-- Opening Marker --

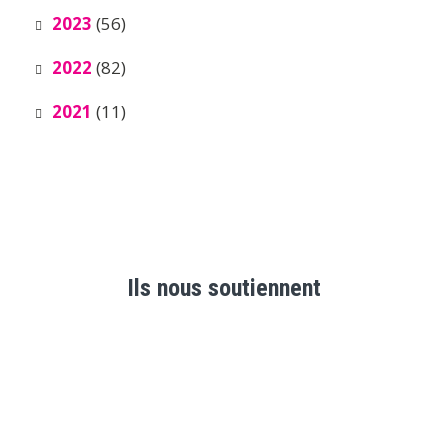
2023
(56)
2022
(82)
2021
(11)
Ils nous soutiennent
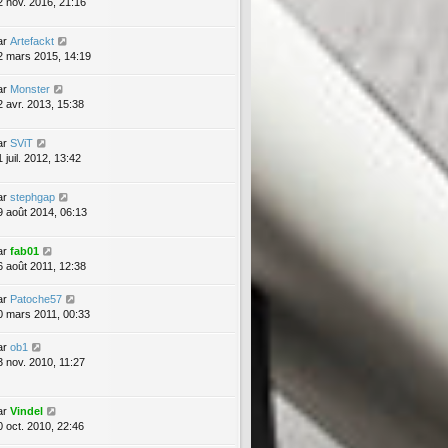
2 nov. 2016, 21:16
ar
Artefackt
2 mars 2015, 14:19
ar
Monster
2 avr. 2013, 15:38
ar
SViT
 juil. 2012, 13:42
ar
stephgap
9 août 2014, 06:13
ar
fab01
6 août 2011, 12:38
ar
Patoche57
0 mars 2011, 00:33
ar
ob1
3 nov. 2010, 11:27
ar
Vindel
0 oct. 2010, 22:46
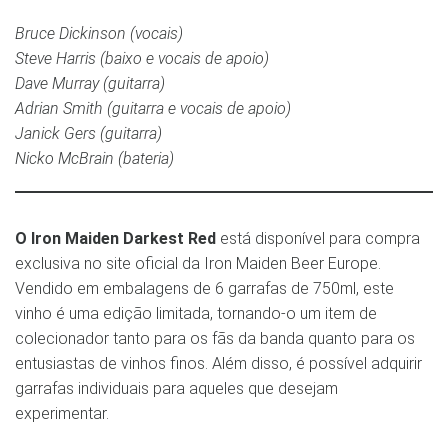
Bruce Dickinson (vocais)
Steve Harris (baixo e vocais de apoio)
Dave Murray (guitarra)
Adrian Smith (guitarra e vocais de apoio)
Janick Gers (guitarra)
Nicko McBrain (bateria)
O Iron Maiden Darkest Red
está disponível para compra
exclusiva no site oficial da Iron Maiden Beer Europe.
Vendido em embalagens de 6 garrafas de 750ml, este
vinho é uma edição limitada, tornando-o um item de
colecionador tanto para os fãs da banda quanto para os
entusiastas de vinhos finos. Além disso, é possível adquirir
garrafas individuais para aqueles que desejam
experimentar.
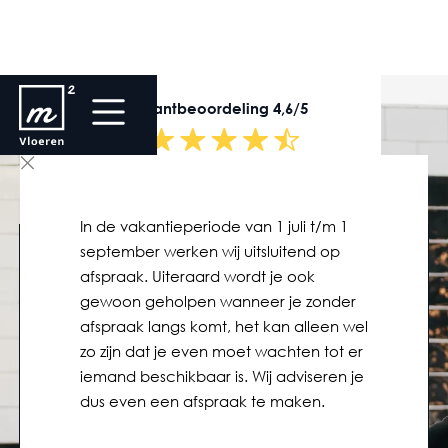
Klantbeoordeling 4,6/5
In de vakantieperiode van 1 juli t/m 1
september werken wij uitsluitend op
Welkom bij M2
afspraak. Uiteraard wordt je ook
gewoon geholpen wanneer je zonder
Vloeren.
afspraak langs komt, het kan alleen wel
The floor is yours sinds
zo zijn dat je even moet wachten tot er
iemand beschikbaar is. Wij adviseren je
1927
dus even een afspraak te maken.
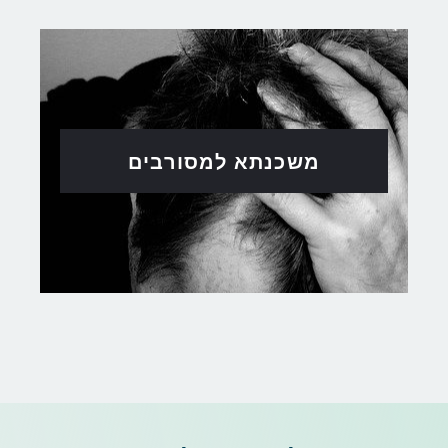
משכנתא למסורבים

-- Closing Marker --

» Task description:
Apart from its pictures, the material above should be repeated exactly.

» Answer to the exercise:
2023
(56)
2022
(82)
2021
(11)
Ils nous soutiennent
2 nov. 2016, 21:16
ar
Artefackt
2 mars 2015, 14:19
ar
Monster
2 avr. 2013, 15:38
ar
SViT
 juil. 2012, 13:42
ar
stephgap
9 août 2014, 06:13
ar
fab01
6 août 2011, 12:38
ar
Patoche57
0 mars 2011, 00:33
ar
ob1
3 nov. 2010, 11:27
ar
Vindel
0 oct. 2010, 22:46
Bruce Dickinson (vocais)
Steve Harris (baixo e vocais de apoio)
Dave Murray (guitarra)
Adrian Smith (guitarra e vocais de apoio)
Janick Gers (guitarra)
Nicko McBrain (bateria)
O Iron Maiden Darkest Red
está disponível para compra
exclusiva no site oficial da Iron Maiden Beer Europe.
Vendido em embalagens de 6 garrafas de 750ml, este
vinho é uma edição limitada, tornando-o um item de
colecionador tanto para os fãs da banda quanto para os
entusiastas de vinhos finos. Além disso, é possível adquirir
garrafas individuais para aqueles que desejam
experimentar.
Klantbeoordeling 4,6/5
In de vakantieperiode van 1 juli t/m 1
september werken wij uitsluitend op
Welkom bij M2
afspraak. Uiteraard wordt je ook
gewoon geholpen wanneer je zonder
Vloeren.
afspraak langs komt, het kan alleen wel
The floor is yours sinds
zo zijn dat je even moet wachten tot er
iemand beschikbaar is. Wij adviseren je
1927
dus even een afspraak te maken.
משכנתא למסורבים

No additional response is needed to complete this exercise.